Awards

Congratulations to Professor Terry L. Karl, Winner of the 2023 Guillermo O’Donnell Democracy Award and Lectureship

Please join is in congratulating former CLAS Director Professor Terry L. Karl for being awarded the 2023 Guillermo O’Donnell Democracy Award and Lectureship by the Latin American Studies Association. 

The Guillermo O’Donnell Democracy Award and Lectureship honors the distinguished career and pioneering intellectual leadership of the late Guillermo O’Donnell. This annual, Association-wide award and lectureship recognizes either outstanding scholarship in the field of democracy studies or particularly meritorious public service that promotes democracy and democratic values in Latin America and the Caribbean. The recipient is invited to give a keynote lecture at each LASA Congress at which the award is made.*

Professor Karl has published widely on comparative politics and international relations, with special emphasis on the politics of oil-exporting countries, transitions to democracy, problems of inequality, the global politics of human rights, and the resolution of civil wars. Her works on oil, human rights and democracy include The Paradox of Plenty: Oil Booms and Petro-States (University of California Press, 1998), honored as one of the two best books on Latin America by the Latin American Studies Association, the Bottom of the Barrel: Africa's Oil Boom and the Poor (2004 with Ian Gary), the forthcoming New and Old Oil Wars (with Mary Kaldor and Yahia Said), and the forthcoming Overcoming the Resource Curse (with Joseph Stiglitz, Jeffrey Sachs et al). She has also co-authored Limits of Competition (MIT Press, 1996), winner of the Twelve Stars Environmental Prize from the European Community. Karl has published extensively on comparative democratization, ending civil wars in Central America, and political economy. She has conducted field research throughout Latin America, West Africa and Eastern Europe. Her work has been translated into 15 languages.

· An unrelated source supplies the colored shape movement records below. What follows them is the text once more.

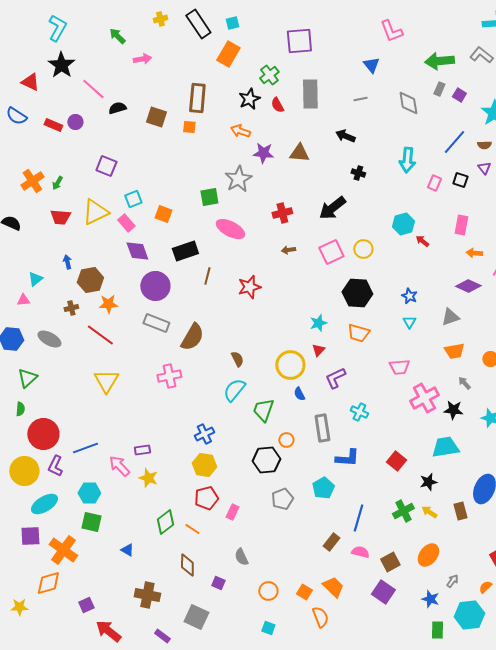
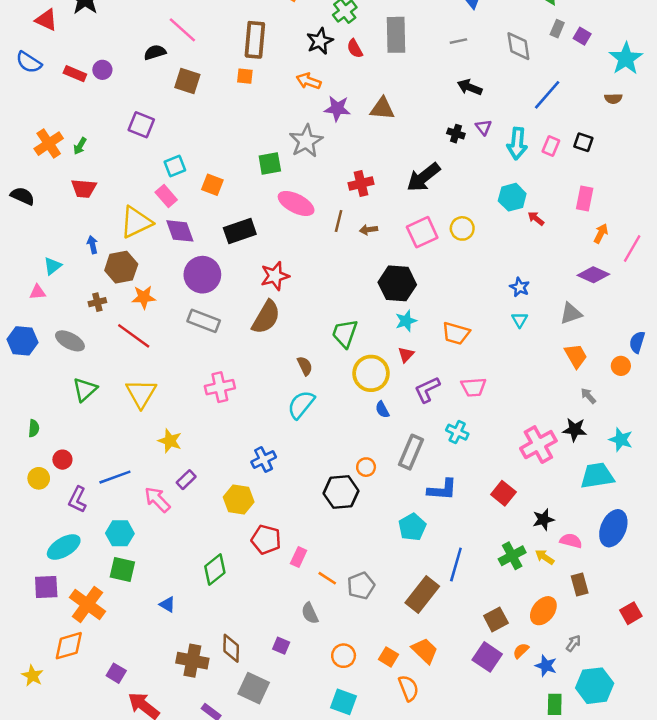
pink line: (93, 89) -> (182, 30), moved
brown square: (156, 117) -> (187, 81), moved
black arrow: (345, 136) -> (470, 87), moved
blue line: (454, 142) -> (547, 95), moved
cyan arrow: (407, 160) -> (517, 144), moved
purple triangle: (484, 168) -> (483, 127), moved
yellow triangle: (95, 212) -> (136, 222), moved
orange arrow: (474, 253) -> (601, 233), turned 112
brown line: (207, 276) -> (339, 221), moved
red star: (249, 287) -> (275, 276), moved
black hexagon: (357, 293) -> (397, 283), moved
brown semicircle: (192, 337) -> (266, 317), moved
orange trapezoid: (454, 351) -> (576, 356), turned -110
pink trapezoid: (399, 367) -> (473, 387), moved
green triangle: (27, 378) -> (85, 390), moved
pink cross: (424, 398) -> (538, 445), moved
green trapezoid: (263, 410) -> (345, 333), moved
gray rectangle: (322, 428) -> (411, 452), turned 32
red circle: (43, 434) -> (62, 460), size x0.5
cyan trapezoid: (445, 447) -> (597, 476), moved
purple rectangle: (142, 450) -> (186, 480), turned -35
yellow hexagon: (204, 465) -> (239, 500), moved
yellow circle: (24, 471) -> (39, 478), moved, size x0.6
yellow star: (148, 478) -> (170, 441), moved
red pentagon: (206, 498) -> (266, 540), turned 30
gray pentagon: (282, 499) -> (361, 586), moved
brown rectangle: (460, 511) -> (580, 584), moved
orange line: (192, 529) -> (327, 578), moved
brown rectangle: (331, 542) -> (422, 594), size x1.6
pink semicircle: (360, 552) -> (571, 541), moved
brown diamond: (187, 565) -> (231, 648), moved
orange semicircle: (485, 587) -> (521, 651), moved
purple square: (86, 605) -> (116, 673), turned -35
yellow star: (19, 607) -> (32, 676), turned 30
cyan square: (268, 628) -> (344, 702), size x1.5

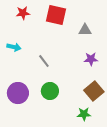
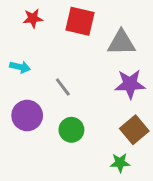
gray triangle: (85, 30) -> (121, 43), size x1.5
purple star: (91, 59) -> (130, 84), size x1.5
purple circle: (18, 93) -> (27, 115), moved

Karl has a strong interest in U.S. foreign policy and has prepared expert testimony for the U.S. Congress, the Supreme Court, and the United Nations. She served as an advisor to chief U.N. peace negotiators in El Salvador and Guatemala and monitored elections for the United Nations. She accompanied numerous congressional delegations to Central America, lectured frequently before officials of the Department of State, Defense, and the Agency for International Development, and served as an adviser to the Chairman of the House Sub-Committee on Western Hemisphere Affairs of the United States Congress. Karl appears frequently in national and local media. Her most recent opinion piece was published in 25 countries.